Wednesday – This days weight lifting workout program will consist of a Leg workout. If you can perform squats safely and properly then that is the recommended exercise. If you are not use to squats you should use the leg press machine. Again, 2 warmups, 2 working. Next up are Leg Extensions performed on the leg exstension machine. After that we will hit the back of the legs – the hamstrings. Hammy’s, like triceps, we are only going to work with one exercise and that is reverse leg extensions on a machine. This isolates the hams well and you’ll feel the burn in the back of your leg. Repetitions will fall slightly higher in the 10-12 range. Next we will move on to a calf machine and perform 2 sets with higher repetitions of 12-20, and that will complet Wednesdays weight lifting workout program.
Friday- For this weight lifting workout program day we are training back and biceps. For back we will peform either barbell rows, or if your gym has a good hammer machine row that is acceptable as well. Repetitions for our 2 working sets fall within the 6-8 range. Next for back we perform “Lat pulldowns” on the lat pulldown cable machine. Repetitions rise to the 8-10 range for lat pulldowns. Next up is Biceps and these can be trained with standing bicep dumbell curl exercise. Then we can do one set of seated concentration curls.

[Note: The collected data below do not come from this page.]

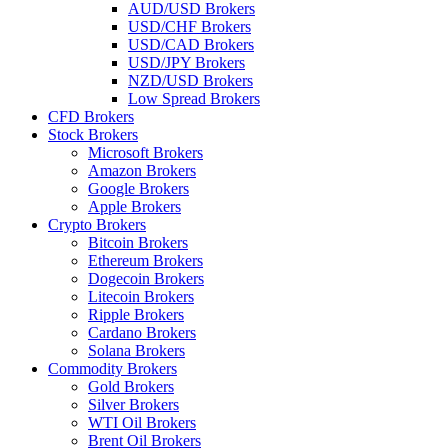
AUD/USD Brokers
USD/CHF Brokers
USD/CAD Brokers
USD/JPY Brokers
NZD/USD Brokers
Low Spread Brokers
CFD Brokers
Stock Brokers
Microsoft Brokers
Amazon Brokers
Google Brokers
Apple Brokers
Crypto Brokers
Bitcoin Brokers
Ethereum Brokers
Dogecoin Brokers
Litecoin Brokers
Ripple Brokers
Cardano Brokers
Solana Brokers
Commodity Brokers
Gold Brokers
Silver Brokers
WTI Oil Brokers
Brent Oil Brokers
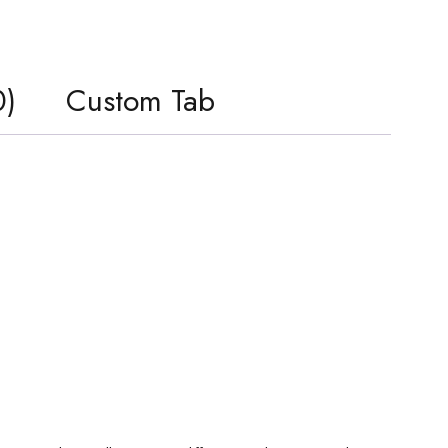
0)
Custom Tab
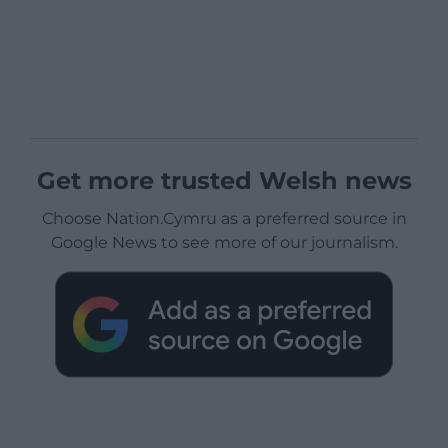
Get more trusted Welsh news
Choose Nation.Cymru as a preferred source in
Google News to see more of our journalism.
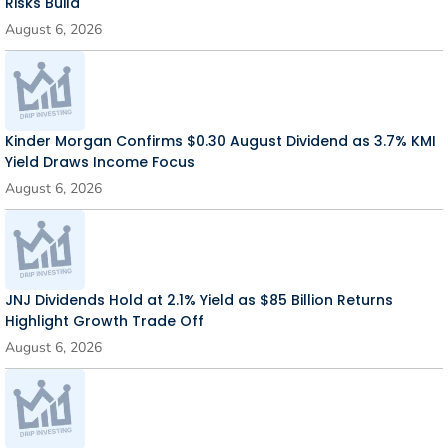
Risks Build
August 6, 2026
Kinder Morgan Confirms $0.30 August Dividend as 3.7% KMI
Yield Draws Income Focus
August 6, 2026
JNJ Dividends Hold at 2.1% Yield as $85 Billion Returns
Highlight Growth Trade Off
August 6, 2026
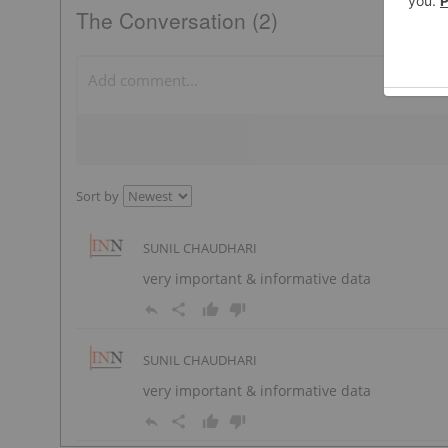
The Conversation (2)
Sort by
SUNIL CHAUDHARI
very important & informative data
SUNIL CHAUDHARI
very important & informative data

Since the biceps will already have been worked from the back exercises, we need only do one concetration curl set (one set per arm), and we’ve wrapped up Fridays weight lifting workout program.
Saturday and Sunday we take off, and then Monday we hit it strong again with the chest, shoulder, tricep workout.
This essentially is an exercise outline for a basic and very effective weight lifting workout program. It allows one major lift to be performed, followed by a more minor isolation movement to be performed. The sets are low as to avoid overtraining while allowing the body to recover and hence muscle growth to occur. You can further tweak or tailor this weight lifting workout program to your own liking based on the effectiveness of the given exercises, as well as personal preference towards certain exercise you feel may feel more comfortable performing.